Truth & Reconciliation, Spanish Style

by Duncan Hollis

I’m just back from 9 days in Madrid — my first visit, and it was great.  Of course, while there I couldn’t ignore the international law-related story of the day.  Judge Baltasar Garzón (of Pinochet, al Qaeda, and Eta fame) is at it again.  This time he’s agreed to open a criminal investigation into thousands of disappearances and executions surrounding Spain’s half-century old civil war.  It is a move that has some significant political support; it comes on the heels of recent legislative efforts to offer symbolic reparations to Republican victims of Franco-era atrocities.  But Garzón has gone further

The principal allegation is that Gen Franco, together with 34 senior aides, oversaw a systematic campaign to eliminate their left-wing opponents. Mr Garzon characterises this as a “crime against humanity”.  In an exhaustive 68-page edict, the judge refers to 114,000 alleged victims who “disappeared” over a 15-year period, following Gen Franco’s military uprising against the elected Second Republic government in July 1936.  Many are said to have been summarily executed during the brutal civil war, which Franco’s Nationalist forces won in March 1939; others were murdered later, as the general consolidated his power . . . The most immediate effect of Mr Garzon’s dramatic intervention will be the opening of 19 mass graves, believed to contain the remains of missing victims.  Such excavations are not new in Spain, but until now they have been organised on an ad hoc basis, by relatives of the dead and volunteer archaeologiests.

Garzón’s inquiry has generated a firestorm of controversy in Spain, threatening the ”pact of forgetting” that formed a pillar of the transition to democracy after Franco’s 1975 death.  On Monday, Javier Zaragoza, the National Court’s chief prosecutor, appealed Garzón’s move, arguing that it is barred by a 1977 amnesty law passed to help Spaniards put the war behind them.  Garzón, however, relies in part on the crimes against humanity charge to claim that no amnesty law can override the search for justice in such cases. 

I suspect that Spanish law will ultimately dictate how this case gets resolved (whether through some interpretation of the existing 1977 amensty law or through the application of a newly enacted law ala Chile and Pinochet).  But looking at it from an international perspective, a few interesting questions loom. 

First, does it matter at all that so many of the alleged atrocities occurred pre-World War II, and thus before the Nuremberg Declaration’s definition of a crime against humanity?  Or, did Nuremberg’s own willingness to apply these definitions to earlier acts overcome any ex-post-facto arguments?  I’d be interested in hearing how others more expert on international criminal law (Hi Kevin!) perceive this issue.

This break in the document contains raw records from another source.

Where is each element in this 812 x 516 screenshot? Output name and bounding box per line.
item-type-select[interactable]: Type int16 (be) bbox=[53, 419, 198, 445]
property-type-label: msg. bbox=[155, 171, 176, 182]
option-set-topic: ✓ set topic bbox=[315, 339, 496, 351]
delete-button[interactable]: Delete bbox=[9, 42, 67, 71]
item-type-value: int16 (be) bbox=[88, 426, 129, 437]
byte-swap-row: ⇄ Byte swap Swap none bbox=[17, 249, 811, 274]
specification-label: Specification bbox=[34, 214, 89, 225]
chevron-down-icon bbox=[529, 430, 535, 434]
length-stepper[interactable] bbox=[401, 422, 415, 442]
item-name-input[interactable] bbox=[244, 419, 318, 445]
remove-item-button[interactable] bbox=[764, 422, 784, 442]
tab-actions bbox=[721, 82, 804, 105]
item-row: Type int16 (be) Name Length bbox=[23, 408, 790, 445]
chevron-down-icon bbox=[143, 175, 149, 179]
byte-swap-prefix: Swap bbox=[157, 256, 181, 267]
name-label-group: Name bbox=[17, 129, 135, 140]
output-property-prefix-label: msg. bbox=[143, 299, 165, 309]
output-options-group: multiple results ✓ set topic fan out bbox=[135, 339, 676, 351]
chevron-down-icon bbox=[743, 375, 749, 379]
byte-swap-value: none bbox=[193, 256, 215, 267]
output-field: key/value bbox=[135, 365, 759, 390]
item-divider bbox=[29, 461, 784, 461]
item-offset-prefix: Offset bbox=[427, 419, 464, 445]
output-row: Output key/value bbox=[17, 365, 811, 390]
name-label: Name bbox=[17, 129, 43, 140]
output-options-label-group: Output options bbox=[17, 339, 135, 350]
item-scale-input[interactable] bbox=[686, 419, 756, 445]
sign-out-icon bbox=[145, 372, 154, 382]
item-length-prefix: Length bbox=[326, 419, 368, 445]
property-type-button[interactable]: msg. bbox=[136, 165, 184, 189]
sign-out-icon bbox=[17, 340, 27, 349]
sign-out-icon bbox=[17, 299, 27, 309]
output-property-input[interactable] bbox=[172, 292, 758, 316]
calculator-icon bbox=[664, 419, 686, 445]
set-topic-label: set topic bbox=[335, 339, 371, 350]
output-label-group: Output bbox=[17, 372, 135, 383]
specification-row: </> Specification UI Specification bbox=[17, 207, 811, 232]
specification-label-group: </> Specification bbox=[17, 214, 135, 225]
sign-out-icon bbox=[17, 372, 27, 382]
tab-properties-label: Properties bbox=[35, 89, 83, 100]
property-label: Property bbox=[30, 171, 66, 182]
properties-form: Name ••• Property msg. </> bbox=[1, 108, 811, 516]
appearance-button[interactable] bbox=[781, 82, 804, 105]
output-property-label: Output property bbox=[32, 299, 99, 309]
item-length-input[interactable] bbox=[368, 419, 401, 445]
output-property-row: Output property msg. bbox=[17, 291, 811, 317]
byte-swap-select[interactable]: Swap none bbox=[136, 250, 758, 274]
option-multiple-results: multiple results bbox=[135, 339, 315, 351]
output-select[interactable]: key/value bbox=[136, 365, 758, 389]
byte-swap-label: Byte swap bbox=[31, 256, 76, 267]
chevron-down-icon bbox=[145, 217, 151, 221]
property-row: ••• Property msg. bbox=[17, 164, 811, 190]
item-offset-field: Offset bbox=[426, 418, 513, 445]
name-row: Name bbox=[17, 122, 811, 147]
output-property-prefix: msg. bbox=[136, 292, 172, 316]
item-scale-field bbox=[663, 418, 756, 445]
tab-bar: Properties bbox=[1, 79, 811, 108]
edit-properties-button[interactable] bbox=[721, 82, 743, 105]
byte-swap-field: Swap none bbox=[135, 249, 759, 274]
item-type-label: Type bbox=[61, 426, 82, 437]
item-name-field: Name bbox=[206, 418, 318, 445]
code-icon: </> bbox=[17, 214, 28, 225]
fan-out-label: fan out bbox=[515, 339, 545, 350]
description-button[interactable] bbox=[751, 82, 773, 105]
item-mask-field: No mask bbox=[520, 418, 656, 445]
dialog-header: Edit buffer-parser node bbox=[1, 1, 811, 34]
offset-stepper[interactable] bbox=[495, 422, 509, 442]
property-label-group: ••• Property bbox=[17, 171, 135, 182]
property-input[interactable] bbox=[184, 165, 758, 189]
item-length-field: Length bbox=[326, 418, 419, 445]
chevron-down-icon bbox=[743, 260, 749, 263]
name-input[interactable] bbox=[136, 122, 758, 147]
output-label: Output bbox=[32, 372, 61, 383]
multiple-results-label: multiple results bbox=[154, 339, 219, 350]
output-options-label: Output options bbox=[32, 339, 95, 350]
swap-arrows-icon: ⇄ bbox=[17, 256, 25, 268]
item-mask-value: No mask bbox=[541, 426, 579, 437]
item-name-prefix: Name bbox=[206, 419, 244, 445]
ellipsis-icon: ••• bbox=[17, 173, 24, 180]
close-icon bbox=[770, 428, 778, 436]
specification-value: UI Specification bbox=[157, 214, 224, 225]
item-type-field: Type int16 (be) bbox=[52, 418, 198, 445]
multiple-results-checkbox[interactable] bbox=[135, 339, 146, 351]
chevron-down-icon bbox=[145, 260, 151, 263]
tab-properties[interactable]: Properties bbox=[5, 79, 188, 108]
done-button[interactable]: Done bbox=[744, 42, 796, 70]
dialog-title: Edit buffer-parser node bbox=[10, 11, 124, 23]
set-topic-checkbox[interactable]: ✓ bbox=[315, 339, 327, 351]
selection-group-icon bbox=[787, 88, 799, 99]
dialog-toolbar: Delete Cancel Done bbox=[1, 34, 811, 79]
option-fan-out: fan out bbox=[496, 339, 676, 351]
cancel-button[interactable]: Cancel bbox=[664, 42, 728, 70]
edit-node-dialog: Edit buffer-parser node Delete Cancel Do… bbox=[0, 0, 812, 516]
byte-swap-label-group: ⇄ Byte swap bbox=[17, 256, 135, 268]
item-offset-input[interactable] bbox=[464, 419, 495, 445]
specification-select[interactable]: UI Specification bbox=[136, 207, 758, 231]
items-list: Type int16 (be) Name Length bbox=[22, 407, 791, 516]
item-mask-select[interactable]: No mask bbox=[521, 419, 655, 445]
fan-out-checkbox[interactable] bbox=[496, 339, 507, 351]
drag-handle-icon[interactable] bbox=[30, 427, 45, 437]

Second, if these were crimes against humanity, does that open up other non-Spanish avenues for those seeking justice?  For example, could victims (the few still alive or, more likely, their families) seek relief under the Alien Tort Claims Act?  If one follows a Filartiga approach, they might (assuming there are still living perpetrators to chase and sue).  But more recent cases, such as my own experience working on behalf of the Comfort Women, suggest a countervailing pattern of protecting reliance interests when an issue is already regarded as settled such that U.S courts will characterize the issue as a nonjusticiable political question or invoke some other bases for exercising judicial caution.

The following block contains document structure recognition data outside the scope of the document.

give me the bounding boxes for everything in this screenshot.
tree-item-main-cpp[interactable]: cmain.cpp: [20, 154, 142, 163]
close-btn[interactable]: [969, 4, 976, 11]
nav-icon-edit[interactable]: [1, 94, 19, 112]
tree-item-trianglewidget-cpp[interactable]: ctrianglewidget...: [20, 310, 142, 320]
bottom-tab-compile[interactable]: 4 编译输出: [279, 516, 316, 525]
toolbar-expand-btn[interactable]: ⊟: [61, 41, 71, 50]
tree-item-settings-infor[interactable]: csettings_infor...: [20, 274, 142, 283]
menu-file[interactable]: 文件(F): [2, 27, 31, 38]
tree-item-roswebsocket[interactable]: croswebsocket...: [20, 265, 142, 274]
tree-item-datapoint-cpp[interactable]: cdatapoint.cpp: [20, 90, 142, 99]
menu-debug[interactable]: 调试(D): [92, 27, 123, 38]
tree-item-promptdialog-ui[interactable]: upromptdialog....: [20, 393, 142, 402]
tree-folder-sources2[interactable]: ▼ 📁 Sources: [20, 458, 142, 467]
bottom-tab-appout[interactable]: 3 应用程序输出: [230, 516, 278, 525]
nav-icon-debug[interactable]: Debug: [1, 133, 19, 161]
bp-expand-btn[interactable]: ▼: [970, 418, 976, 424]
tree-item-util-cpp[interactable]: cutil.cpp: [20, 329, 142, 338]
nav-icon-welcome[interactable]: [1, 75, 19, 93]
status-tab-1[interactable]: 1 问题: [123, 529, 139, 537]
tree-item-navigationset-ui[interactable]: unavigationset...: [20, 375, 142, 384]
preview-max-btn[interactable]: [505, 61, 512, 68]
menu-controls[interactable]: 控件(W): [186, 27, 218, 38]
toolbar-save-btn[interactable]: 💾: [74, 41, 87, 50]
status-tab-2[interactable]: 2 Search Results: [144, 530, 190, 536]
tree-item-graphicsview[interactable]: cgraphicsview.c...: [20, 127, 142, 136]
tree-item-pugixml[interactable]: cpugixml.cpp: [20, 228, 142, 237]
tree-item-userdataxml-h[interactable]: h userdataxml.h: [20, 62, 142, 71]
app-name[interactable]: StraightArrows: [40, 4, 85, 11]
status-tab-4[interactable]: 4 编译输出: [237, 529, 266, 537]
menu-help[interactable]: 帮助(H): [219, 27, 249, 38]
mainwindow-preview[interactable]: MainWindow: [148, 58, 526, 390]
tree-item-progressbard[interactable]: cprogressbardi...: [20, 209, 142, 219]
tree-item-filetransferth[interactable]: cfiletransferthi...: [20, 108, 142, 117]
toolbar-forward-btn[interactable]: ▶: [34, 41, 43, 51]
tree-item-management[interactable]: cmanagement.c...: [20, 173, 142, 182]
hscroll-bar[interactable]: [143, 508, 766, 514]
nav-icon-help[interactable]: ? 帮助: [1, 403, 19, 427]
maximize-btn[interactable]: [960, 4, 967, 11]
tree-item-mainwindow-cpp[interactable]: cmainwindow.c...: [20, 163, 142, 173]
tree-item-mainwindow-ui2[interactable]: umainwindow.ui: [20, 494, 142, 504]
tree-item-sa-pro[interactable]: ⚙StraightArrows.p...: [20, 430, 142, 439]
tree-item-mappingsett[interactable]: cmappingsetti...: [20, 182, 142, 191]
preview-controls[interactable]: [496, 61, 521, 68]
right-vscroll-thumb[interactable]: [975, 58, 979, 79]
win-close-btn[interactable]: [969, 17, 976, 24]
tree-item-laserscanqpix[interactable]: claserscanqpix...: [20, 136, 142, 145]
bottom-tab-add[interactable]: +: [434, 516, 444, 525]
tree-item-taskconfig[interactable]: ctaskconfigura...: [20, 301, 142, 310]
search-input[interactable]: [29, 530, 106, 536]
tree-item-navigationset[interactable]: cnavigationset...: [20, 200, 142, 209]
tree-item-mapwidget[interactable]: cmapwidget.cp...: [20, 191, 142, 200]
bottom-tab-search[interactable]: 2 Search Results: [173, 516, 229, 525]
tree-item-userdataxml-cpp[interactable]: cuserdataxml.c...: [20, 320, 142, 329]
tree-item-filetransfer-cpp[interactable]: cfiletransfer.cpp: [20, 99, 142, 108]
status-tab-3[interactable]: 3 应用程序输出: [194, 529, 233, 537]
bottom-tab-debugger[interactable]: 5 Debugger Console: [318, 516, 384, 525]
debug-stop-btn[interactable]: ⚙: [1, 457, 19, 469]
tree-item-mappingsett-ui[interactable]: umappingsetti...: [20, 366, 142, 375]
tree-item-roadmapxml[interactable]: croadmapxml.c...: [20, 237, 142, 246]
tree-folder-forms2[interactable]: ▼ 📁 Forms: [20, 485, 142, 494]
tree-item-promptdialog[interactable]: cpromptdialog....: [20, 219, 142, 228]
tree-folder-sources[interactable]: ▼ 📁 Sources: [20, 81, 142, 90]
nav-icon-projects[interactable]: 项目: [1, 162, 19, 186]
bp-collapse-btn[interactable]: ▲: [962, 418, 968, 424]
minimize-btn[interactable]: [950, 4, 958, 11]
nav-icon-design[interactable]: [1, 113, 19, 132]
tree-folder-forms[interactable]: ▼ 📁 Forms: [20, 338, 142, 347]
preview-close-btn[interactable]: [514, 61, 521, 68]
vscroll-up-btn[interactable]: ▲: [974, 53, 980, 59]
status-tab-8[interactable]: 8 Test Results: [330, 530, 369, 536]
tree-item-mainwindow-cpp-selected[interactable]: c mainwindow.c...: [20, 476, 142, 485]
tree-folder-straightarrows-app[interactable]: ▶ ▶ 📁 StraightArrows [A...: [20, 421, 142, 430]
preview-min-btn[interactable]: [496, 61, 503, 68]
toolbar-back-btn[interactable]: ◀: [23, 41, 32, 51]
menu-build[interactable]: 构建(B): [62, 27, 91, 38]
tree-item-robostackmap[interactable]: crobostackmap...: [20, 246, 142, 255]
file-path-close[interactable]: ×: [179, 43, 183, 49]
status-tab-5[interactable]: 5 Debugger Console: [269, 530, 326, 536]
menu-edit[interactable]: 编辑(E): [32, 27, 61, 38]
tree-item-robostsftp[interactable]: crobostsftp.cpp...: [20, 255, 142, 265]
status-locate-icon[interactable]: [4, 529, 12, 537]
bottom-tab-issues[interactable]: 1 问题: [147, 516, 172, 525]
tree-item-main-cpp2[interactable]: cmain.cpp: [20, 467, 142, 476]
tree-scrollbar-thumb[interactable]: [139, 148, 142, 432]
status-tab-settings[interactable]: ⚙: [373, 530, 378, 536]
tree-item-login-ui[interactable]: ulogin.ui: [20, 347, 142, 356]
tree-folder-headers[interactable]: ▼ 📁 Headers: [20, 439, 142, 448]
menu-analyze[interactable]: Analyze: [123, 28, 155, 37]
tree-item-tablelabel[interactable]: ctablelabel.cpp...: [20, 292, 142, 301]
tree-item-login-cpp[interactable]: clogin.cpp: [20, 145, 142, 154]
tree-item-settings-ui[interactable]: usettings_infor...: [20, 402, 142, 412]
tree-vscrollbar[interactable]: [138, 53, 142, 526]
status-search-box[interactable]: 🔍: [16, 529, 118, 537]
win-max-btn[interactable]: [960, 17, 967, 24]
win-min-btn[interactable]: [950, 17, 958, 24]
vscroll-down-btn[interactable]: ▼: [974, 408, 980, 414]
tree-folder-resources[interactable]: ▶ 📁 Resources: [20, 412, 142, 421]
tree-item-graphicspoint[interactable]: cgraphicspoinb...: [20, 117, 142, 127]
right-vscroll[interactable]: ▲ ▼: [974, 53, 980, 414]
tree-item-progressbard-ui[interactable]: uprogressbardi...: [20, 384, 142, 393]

Finally, there’s the missing middle-ground.  Garzón is seeking to replace the status quo of amnesty with a judicial mechanism.  In the process, more intermediate positions may be overlooked–i.e., a truth and reconciliation commission.  Obviously the truth and reconciliation model has its own critics, and, even Chile–which once served as the paradigmatic model for this method–opted more recently for a judicial model instead.  But, I’m not sure the Chilean analogue is as apt as it might first appear, despite Judge Garzón playing a starring role in both cases.  In Chile, the courts took on a specific, then-living defendant, and made their move only after the truth and reconciliation process had been long played out.  In Spain, however, the move is straight from total amnesty to criminal prosecution.  Moreover, Franco and most (but not all) of the defendants are now dead, raising the question of what point the prosecution is meant to serve–is this meant to be punitive, remedial, or somehow reconciling Spain’s present modern democracy with its more autocratic past?

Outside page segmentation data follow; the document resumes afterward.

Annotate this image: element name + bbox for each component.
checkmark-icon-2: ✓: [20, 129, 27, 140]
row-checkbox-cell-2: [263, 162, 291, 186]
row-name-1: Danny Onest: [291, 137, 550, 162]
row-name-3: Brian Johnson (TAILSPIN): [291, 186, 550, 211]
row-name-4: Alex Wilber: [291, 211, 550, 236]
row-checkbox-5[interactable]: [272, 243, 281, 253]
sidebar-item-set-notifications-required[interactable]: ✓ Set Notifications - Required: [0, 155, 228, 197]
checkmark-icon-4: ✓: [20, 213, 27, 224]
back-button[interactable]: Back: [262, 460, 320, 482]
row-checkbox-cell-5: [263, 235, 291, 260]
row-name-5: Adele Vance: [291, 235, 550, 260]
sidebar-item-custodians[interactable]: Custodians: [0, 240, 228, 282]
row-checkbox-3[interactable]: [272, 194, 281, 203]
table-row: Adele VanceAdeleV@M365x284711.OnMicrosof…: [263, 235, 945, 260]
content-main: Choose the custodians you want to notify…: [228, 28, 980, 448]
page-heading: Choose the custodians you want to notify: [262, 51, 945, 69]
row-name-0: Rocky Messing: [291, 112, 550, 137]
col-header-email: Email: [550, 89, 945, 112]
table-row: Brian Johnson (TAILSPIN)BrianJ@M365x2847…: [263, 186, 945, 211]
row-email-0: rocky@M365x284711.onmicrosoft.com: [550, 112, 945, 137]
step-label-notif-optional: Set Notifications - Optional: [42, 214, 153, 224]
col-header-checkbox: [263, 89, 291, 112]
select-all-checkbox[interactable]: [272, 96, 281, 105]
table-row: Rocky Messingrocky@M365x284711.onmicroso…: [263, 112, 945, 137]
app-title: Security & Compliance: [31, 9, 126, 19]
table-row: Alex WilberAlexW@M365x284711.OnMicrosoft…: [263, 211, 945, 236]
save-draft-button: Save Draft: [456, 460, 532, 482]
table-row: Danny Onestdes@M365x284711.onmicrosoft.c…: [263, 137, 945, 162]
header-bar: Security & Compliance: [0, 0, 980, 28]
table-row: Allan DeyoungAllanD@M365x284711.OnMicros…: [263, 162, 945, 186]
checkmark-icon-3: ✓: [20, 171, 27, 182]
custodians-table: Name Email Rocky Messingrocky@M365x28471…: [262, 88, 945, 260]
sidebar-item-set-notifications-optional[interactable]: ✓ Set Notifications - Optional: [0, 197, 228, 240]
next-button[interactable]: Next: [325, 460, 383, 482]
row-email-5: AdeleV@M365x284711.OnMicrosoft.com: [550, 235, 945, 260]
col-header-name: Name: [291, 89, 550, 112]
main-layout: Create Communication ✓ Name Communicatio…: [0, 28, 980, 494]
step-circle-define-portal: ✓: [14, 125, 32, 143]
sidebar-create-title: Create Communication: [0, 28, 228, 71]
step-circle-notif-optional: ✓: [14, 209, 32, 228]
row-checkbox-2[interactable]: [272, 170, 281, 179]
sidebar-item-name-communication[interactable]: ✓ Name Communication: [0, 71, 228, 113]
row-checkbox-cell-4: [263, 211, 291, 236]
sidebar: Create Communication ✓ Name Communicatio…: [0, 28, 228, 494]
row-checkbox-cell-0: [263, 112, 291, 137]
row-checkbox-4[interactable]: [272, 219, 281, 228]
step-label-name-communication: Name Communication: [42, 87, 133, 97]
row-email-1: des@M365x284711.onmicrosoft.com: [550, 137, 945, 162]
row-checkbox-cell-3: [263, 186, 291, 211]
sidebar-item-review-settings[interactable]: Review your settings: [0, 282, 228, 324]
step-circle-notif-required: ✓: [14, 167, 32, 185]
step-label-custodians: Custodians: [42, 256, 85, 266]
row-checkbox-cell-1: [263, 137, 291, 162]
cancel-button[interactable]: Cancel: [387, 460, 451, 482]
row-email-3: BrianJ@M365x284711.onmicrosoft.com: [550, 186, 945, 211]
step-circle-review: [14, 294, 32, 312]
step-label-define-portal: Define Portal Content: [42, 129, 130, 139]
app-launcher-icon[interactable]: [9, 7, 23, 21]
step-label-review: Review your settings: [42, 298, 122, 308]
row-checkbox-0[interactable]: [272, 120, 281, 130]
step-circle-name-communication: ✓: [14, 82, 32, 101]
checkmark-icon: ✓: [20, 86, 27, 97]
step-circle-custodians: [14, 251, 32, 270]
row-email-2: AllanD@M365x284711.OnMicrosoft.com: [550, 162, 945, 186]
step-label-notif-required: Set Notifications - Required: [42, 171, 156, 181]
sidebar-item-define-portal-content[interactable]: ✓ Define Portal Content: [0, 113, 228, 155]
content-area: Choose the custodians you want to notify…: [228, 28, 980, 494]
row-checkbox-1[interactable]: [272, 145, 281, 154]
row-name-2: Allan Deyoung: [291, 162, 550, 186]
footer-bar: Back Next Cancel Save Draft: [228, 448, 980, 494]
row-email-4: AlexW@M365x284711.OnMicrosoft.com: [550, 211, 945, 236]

Now, I’m not saying that a truth and reconciliation approach would be a normatively better path than Garzón’s–I simply don’t know enough about the Spanish civil war or its consequences to make a judgement one way or another.  But if the Spanish are going to reopen these old wounds–and recent events suggest that they are–might they not want to think more comprehensively about all the available models for doing so, and then choose the one that best fits the circumstances?

http://opiniojuris.org/2008/10/23/truth-reconciliation-spanish-style/

One Response

  1. That’s fascinating.  I spent sabbatical in Spain a couple of years ago, and one thing that caught my attention was the weirdness of how self-righteously Spain pursued Pinochet, and yet completely ignored the dictator upon whom Pinochet most closely and self consciously modeled himself, Franco.  In a way, the Pinochet prosecutions seemed like the return of the repressed.  I’ll be very curious to see where this goes.